Bayesian Fitting

In Bayesian fitting, the aim is to estimate the posterior distributions of model parameters, using prior distributions which are refined using a likelihood function. Using Bayes Rule, for a dataset \(\boldsymbol{y}\) and set of model parameters \(\boldsymbol{\theta}\), we have that:

\[p(\boldsymbol{\theta} | \boldsymbol{y}) = \frac{p(\boldsymbol{y} | \boldsymbol{\theta}) p(\boldsymbol{\theta})}{p(\boldsymbol{y})}.\]

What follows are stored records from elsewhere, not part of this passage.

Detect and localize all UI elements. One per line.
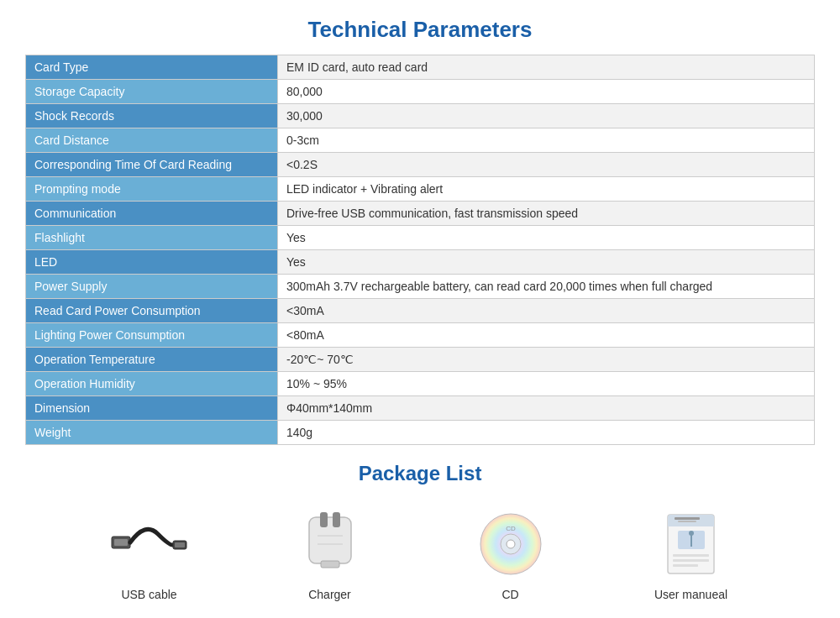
svg-rect-3 bbox=[175, 542, 185, 547]
param-value: <0.2S bbox=[278, 153, 815, 177]
svg-rect-6 bbox=[320, 512, 328, 527]
charger-label: Charger bbox=[308, 588, 351, 601]
table-row: Card Distance0-3cm bbox=[26, 128, 815, 153]
table-row: Storage Capacity80,000 bbox=[26, 80, 815, 104]
package-item-user-manual: User manueal bbox=[649, 511, 733, 601]
param-value: LED indicator + Vibrating alert bbox=[278, 177, 815, 202]
table-row: Weight140g bbox=[26, 421, 815, 445]
param-label: LED bbox=[26, 250, 278, 275]
svg-rect-7 bbox=[333, 512, 340, 527]
charger-icon bbox=[288, 511, 372, 578]
package-item-cd: CD CD bbox=[469, 511, 553, 601]
table-row: FlashlightYes bbox=[26, 226, 815, 250]
table-row: LEDYes bbox=[26, 250, 815, 275]
param-label: Card Distance bbox=[26, 128, 278, 153]
usb-cable-label: USB cable bbox=[121, 588, 176, 601]
param-label: Shock Records bbox=[26, 104, 278, 128]
svg-rect-1 bbox=[114, 539, 128, 546]
param-value: 30,000 bbox=[278, 104, 815, 128]
svg-text:CD: CD bbox=[506, 525, 516, 532]
table-row: DimensionΦ40mm*140mm bbox=[26, 396, 815, 421]
package-title: Package List bbox=[25, 462, 815, 485]
param-label: Lighting Power Consumption bbox=[26, 323, 278, 348]
table-row: Operation Humidity10% ~ 95% bbox=[26, 372, 815, 396]
svg-point-12 bbox=[507, 540, 515, 548]
table-row: Prompting modeLED indicator + Vibrating … bbox=[26, 177, 815, 202]
user-manual-label: User manueal bbox=[654, 588, 727, 601]
param-value: <80mA bbox=[278, 323, 815, 348]
param-value: 300mAh 3.7V rechargeable battery, can re… bbox=[278, 275, 815, 299]
package-item-usb-cable: USB cable bbox=[108, 511, 192, 601]
cd-label: CD bbox=[501, 588, 518, 601]
package-list: USB cable Charger bbox=[25, 502, 815, 610]
param-value: Drive-free USB communication, fast trans… bbox=[278, 202, 815, 226]
param-label: Flashlight bbox=[26, 226, 278, 250]
param-value: 0-3cm bbox=[278, 128, 815, 153]
param-label: Communication bbox=[26, 202, 278, 226]
param-value: Yes bbox=[278, 250, 815, 275]
usb-cable-icon bbox=[108, 511, 192, 578]
svg-rect-16 bbox=[668, 522, 714, 526]
svg-point-21 bbox=[689, 531, 694, 536]
table-row: Operation Temperature-20℃~ 70℃ bbox=[26, 348, 815, 372]
param-label: Power Supply bbox=[26, 275, 278, 299]
table-row: Read Card Power Consumption<30mA bbox=[26, 299, 815, 323]
svg-rect-17 bbox=[675, 517, 700, 520]
table-row: Corresponding Time Of Card Reading<0.2S bbox=[26, 153, 815, 177]
page-title: Technical Parameters bbox=[25, 17, 815, 43]
svg-rect-5 bbox=[321, 561, 339, 568]
svg-rect-4 bbox=[309, 517, 351, 563]
package-item-charger: Charger bbox=[288, 511, 372, 601]
param-label: Operation Humidity bbox=[26, 372, 278, 396]
param-value: 80,000 bbox=[278, 80, 815, 104]
table-row: Shock Records30,000 bbox=[26, 104, 815, 128]
table-row: Card TypeEM ID card, auto read card bbox=[26, 55, 815, 80]
svg-rect-24 bbox=[673, 564, 698, 567]
param-value: 10% ~ 95% bbox=[278, 372, 815, 396]
param-label: Storage Capacity bbox=[26, 80, 278, 104]
user-manual-icon bbox=[649, 511, 733, 578]
param-value: Φ40mm*140mm bbox=[278, 396, 815, 421]
param-value: Yes bbox=[278, 226, 815, 250]
svg-rect-18 bbox=[678, 521, 696, 522]
table-row: Power Supply300mAh 3.7V rechargeable bat… bbox=[26, 275, 815, 299]
params-table: Card TypeEM ID card, auto read cardStora… bbox=[25, 55, 815, 445]
param-label: Dimension bbox=[26, 396, 278, 421]
svg-rect-22 bbox=[673, 554, 709, 557]
param-label: Weight bbox=[26, 421, 278, 445]
param-label: Read Card Power Consumption bbox=[26, 299, 278, 323]
param-value: 140g bbox=[278, 421, 815, 445]
param-value: EM ID card, auto read card bbox=[278, 55, 815, 80]
table-row: Lighting Power Consumption<80mA bbox=[26, 323, 815, 348]
param-label: Prompting mode bbox=[26, 177, 278, 202]
param-label: Card Type bbox=[26, 55, 278, 80]
table-row: CommunicationDrive-free USB communicatio… bbox=[26, 202, 815, 226]
param-value: <30mA bbox=[278, 299, 815, 323]
cd-icon: CD bbox=[469, 511, 553, 578]
param-value: -20℃~ 70℃ bbox=[278, 348, 815, 372]
svg-rect-23 bbox=[673, 559, 709, 562]
param-label: Corresponding Time Of Card Reading bbox=[26, 153, 278, 177]
param-label: Operation Temperature bbox=[26, 348, 278, 372]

Here, the term \(p(\boldsymbol{\theta} | \boldsymbol{y})\) is the posterior distribution, representing the conditional probability of the model parameters given the data \(\boldsymbol{y}\). The term \(p(\boldsymbol{y} | \boldsymbol{\theta})\) is the conditional probability of the data given the model parameters \(\boldsymbol{\theta}\); this represents the likelihood function. Finally, the term \(p(\boldsymbol{\theta})\) is the prior distribution for the model parameters, representing the probability of particular model parameters existing. The prior distribution describes a priori knowledge about the unknown model parameters. If there is no previous knowledge about the parameters, then the prior \(p(\boldsymbol{\theta}) = 1\) can be used. The denominator, \(p(\boldsymbol{y})\), is a normalization constant, which can be omitted in many cases, including those involving parameter estimation, as it does not depend on \(\boldsymbol{\theta}\). Therefore, we can write Bayes’ Theorem as

\[p(\boldsymbol{\theta} | \boldsymbol{y}) \propto p(\boldsymbol{y} | \boldsymbol{\theta}) p(\boldsymbol{\theta})\]

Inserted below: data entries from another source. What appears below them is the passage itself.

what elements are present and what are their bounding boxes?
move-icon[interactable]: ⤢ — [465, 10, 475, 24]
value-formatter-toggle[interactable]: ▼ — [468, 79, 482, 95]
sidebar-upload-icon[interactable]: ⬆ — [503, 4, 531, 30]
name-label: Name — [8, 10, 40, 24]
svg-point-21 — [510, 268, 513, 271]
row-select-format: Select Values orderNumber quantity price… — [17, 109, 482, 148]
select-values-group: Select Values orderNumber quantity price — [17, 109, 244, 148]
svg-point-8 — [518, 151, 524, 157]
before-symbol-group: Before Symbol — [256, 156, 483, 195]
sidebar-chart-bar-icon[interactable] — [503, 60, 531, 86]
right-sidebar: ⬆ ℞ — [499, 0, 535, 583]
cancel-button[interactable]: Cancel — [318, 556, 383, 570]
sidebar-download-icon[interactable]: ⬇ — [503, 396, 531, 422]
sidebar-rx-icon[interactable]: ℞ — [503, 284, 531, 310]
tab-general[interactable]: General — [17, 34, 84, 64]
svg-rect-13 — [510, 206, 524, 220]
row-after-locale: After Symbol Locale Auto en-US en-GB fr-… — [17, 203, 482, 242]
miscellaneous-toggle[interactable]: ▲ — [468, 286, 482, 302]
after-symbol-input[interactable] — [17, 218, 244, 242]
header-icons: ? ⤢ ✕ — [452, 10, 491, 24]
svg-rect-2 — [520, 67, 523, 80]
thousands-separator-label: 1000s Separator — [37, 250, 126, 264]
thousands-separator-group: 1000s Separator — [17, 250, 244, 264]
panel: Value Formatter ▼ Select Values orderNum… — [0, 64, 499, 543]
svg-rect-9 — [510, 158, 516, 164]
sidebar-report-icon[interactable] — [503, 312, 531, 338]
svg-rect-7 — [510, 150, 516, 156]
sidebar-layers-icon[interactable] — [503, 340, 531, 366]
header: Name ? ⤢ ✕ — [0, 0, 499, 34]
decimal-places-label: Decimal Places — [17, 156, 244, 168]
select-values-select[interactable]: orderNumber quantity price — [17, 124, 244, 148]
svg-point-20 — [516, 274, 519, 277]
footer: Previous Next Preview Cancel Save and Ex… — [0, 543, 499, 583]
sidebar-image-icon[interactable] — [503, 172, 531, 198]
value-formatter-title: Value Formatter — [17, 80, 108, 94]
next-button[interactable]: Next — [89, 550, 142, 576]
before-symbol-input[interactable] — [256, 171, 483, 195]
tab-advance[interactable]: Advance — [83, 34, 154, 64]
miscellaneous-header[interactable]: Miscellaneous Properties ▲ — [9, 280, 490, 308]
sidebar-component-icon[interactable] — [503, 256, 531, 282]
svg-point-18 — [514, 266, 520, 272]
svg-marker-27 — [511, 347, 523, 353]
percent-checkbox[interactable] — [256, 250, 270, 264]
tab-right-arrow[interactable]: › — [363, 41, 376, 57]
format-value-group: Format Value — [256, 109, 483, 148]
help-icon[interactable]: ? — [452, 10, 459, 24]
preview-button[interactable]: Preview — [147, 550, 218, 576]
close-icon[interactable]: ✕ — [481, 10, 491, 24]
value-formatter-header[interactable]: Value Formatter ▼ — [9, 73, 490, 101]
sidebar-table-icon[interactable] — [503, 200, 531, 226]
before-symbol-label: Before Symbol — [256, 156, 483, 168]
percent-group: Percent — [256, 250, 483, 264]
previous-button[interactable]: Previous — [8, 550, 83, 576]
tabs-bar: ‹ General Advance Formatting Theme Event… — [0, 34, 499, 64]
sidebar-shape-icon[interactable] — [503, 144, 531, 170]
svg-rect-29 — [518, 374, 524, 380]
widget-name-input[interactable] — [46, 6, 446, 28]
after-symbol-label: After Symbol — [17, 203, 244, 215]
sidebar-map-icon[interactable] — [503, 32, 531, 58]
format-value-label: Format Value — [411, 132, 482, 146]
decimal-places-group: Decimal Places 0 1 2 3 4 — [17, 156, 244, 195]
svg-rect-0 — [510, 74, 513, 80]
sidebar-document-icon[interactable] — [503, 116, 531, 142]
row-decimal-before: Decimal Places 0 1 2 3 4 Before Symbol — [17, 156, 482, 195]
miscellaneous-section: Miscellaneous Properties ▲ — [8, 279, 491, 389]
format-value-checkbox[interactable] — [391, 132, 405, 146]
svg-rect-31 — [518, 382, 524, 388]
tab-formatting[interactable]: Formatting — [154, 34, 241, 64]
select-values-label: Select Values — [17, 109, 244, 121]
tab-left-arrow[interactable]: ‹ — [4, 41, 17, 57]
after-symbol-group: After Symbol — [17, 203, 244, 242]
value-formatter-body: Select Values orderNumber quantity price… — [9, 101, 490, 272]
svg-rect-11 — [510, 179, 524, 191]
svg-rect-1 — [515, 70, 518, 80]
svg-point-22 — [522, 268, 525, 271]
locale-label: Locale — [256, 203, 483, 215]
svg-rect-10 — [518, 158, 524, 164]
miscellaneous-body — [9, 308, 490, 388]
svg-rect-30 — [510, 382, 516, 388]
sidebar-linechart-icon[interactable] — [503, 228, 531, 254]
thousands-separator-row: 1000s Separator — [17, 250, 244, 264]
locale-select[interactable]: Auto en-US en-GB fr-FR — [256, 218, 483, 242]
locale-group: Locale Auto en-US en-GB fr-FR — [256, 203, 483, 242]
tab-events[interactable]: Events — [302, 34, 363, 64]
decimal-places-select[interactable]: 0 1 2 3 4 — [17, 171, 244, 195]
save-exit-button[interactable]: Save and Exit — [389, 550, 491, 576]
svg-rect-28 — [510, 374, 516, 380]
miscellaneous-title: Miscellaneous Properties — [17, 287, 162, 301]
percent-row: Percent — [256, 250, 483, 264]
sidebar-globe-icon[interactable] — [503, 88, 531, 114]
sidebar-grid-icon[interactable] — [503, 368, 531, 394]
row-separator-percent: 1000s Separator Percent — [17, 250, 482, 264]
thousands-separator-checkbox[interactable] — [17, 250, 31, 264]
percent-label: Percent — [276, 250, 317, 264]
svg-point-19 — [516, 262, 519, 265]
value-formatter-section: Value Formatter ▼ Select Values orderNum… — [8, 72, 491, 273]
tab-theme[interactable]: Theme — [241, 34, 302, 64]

Assuming no previous knowledge about the model parameters, the posterior pdf can be approximated by the likelihood function (maximum likelihood estimate):

(1)\[p(\boldsymbol{\theta} | \boldsymbol{y}) \propto p(\boldsymbol{y} | \boldsymbol{\theta})\]

From here, further simplifications can be made by making assumptions related to the data. If it is assumed that the data are independent, their joint pdf can be written as the product of the probabilities for the individual measurements:

(2)\[p(\boldsymbol{\theta} | \boldsymbol{y}) = \prod_{i=1}^N p(y_i | \boldsymbol{\theta}).\]

In addition, if it is assumed that the noise associated with the measured data can be represented as a Gaussian process then

(3)\[p(y_i | \boldsymbol{\theta}) = \frac{1}{\sigma_i \sqrt{2 \pi}} \text{exp} \left[ -\frac{(f(\theta, y_i) - y_i)^2}{2 \sigma_i^2} \right].\]

Equations (2) and (3), then allow the likelihood function (Equation (1)) to be approximated by

\[p(\boldsymbol{y} | \boldsymbol{\theta}) \propto \text{exp} \left( -\frac{\chi^2}{2} \right)\]

Therefore, the logarithm of the posterior pdf is given by:

(4)\[\text{log}_e \left[ p(\boldsymbol{\theta} | \boldsymbol{y} )\right] = - \frac{\chi^2}{2}.\]

More information on Bayesian methods is presented in the book Data Analysis - A Bayesian Tutorial, by D.S.Sivia.

Markov Chain Monte Carlo Methods

Markov Chain Monte Carlo (MCMC) is a general method based on drawing values of \(\theta\) from approximate distributions and then correcting those draws to better approximate the target posterior distribution, \(p(\theta|y)\).

A Markov Chain is a sequence of random variables \(\theta^1, \theta^2, ...,`\) for which, at any t, the distribution of \(\theta^t\) given all previous \(\theta\)’s depends only on the most recent value (\(\theta^{t-1}\)). In MCMC methods, the distribution of the sampled draws depends on the last value drawn, i.e. from a Markov Chain. At each step, the approximate distributions are improved, converging towards a target distribution.

Markov Chain simulation is used when it is not possible to sample directly from \(p(\theta|y)\), instead sampling iteratively in such a way that at each step of the process we expect to draw from a distribution that becomes closer to \(p(\theta|y)\).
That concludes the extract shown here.